If you lead a company that does business with the Pentagon, there’s a good chance someone on your IT team has mentioned CMMC to you. You may not know exactly what the acronym stands for, but you need to, because under the Cybersecurity Maturity Model Certification program, your name is now attached to your company’s cybersecurity compliance. Personally accountable.

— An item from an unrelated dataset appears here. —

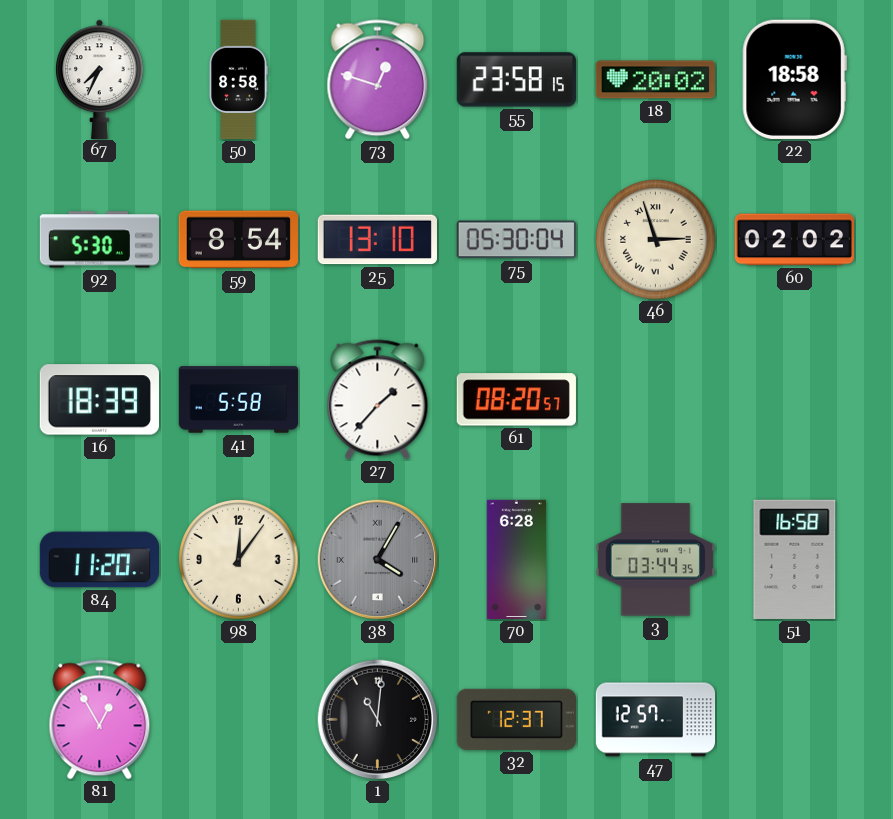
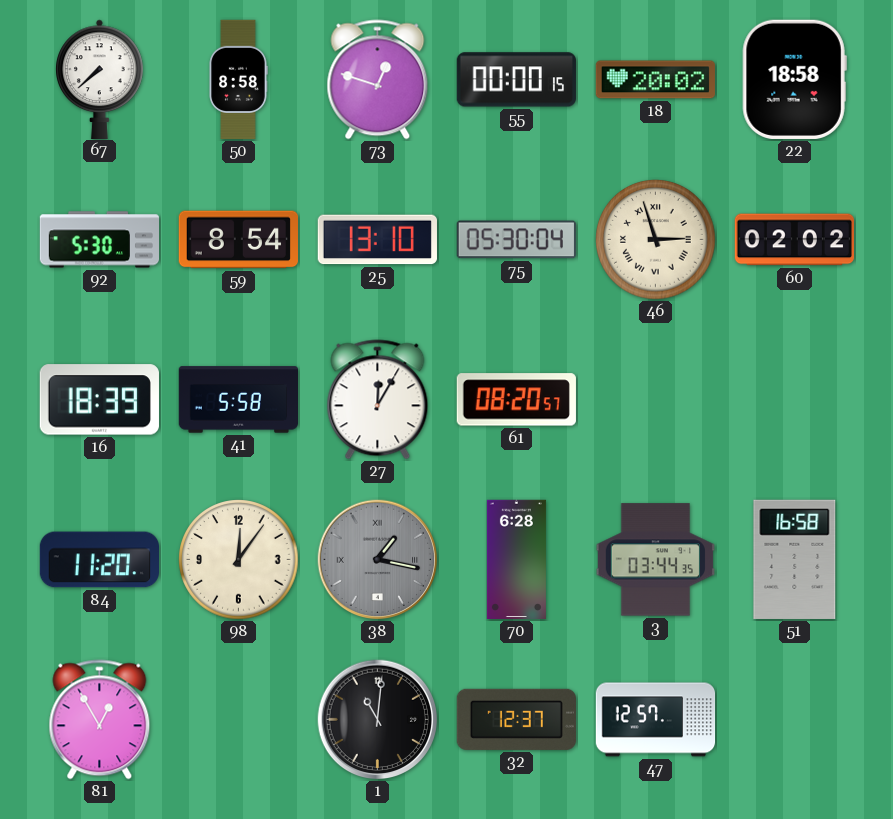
67: 7:34 -> 7:38
55: 23:58 -> 00:00
27: 1:37 -> 12:05
38: 4:05 -> 1:17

CMMC has been years in the making, but the program is now entering active implementation after Phase 1 began Nov. 10, 2025. Solicitations are already including CMMC requirements as conditions of contract award. Phase 2 begins Nov. 10, 2026, expanding the scope further. If your company handles, or will in the foreseeable future, controlled unclassified information (CUI) for the Pentagon — and the vast majority of defense contractors and subcontractors do — this applies to you.

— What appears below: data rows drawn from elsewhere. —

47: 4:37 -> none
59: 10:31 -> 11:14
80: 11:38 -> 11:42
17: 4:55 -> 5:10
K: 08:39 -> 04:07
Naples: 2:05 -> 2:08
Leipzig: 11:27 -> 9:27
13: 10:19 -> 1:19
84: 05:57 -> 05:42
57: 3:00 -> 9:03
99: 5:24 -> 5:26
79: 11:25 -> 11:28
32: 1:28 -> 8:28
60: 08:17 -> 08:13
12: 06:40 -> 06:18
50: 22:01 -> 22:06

Here’s what you need to know.
Your signature, your responsibility
Under the CMMC final rule, a senior executive — the “affirming official” — must personally certify that the organization has implemented and will maintain all applicable cybersecurity requirements. That affirmation is entered into a federal database and is tied to your name, your title, and your contact information.
This is a significant departure from prior practice. For years, defense contractors could submit compliance scores into federal systems with no individual accountability. An IT director or compliance analyst could handle the paperwork, and leadership could plausibly claim ignorance of any gaps. That era is over. CMMC requires a senior leader to sign off, and that signature carries legal weight.

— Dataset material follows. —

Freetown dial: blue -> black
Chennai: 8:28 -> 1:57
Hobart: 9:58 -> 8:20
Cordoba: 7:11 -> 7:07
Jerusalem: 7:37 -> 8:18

The government wants a named individual standing behind the compliance status of every organization in the defense supply chain. If you’re a CEO, CIO, or CISO, this is likely going to be you.
Compliance doesn’t end at certification
Many executives assume that once a company achieves CMMC certification, the work is done. That assumption is wrong.
CMMC requires the affirming official to reaffirm compliance on an ongoing basis, including annual affirmations for Level 2. Third-party certification assessments happen every three years, but your organization must maintain all required security controls continuously between those assessments. If controls lapse, your affirmation is no longer accurate — and you’re the one who signed it.
This means cybersecurity must operate as an ongoing business function, with dedicated resources, regular internal reviews, and executive oversight. It’s the cost of doing business with the Pentagon, and it demands the same level of attention as financial reporting or regulatory compliance in any other domain — because national security and contract eligibility are on the line.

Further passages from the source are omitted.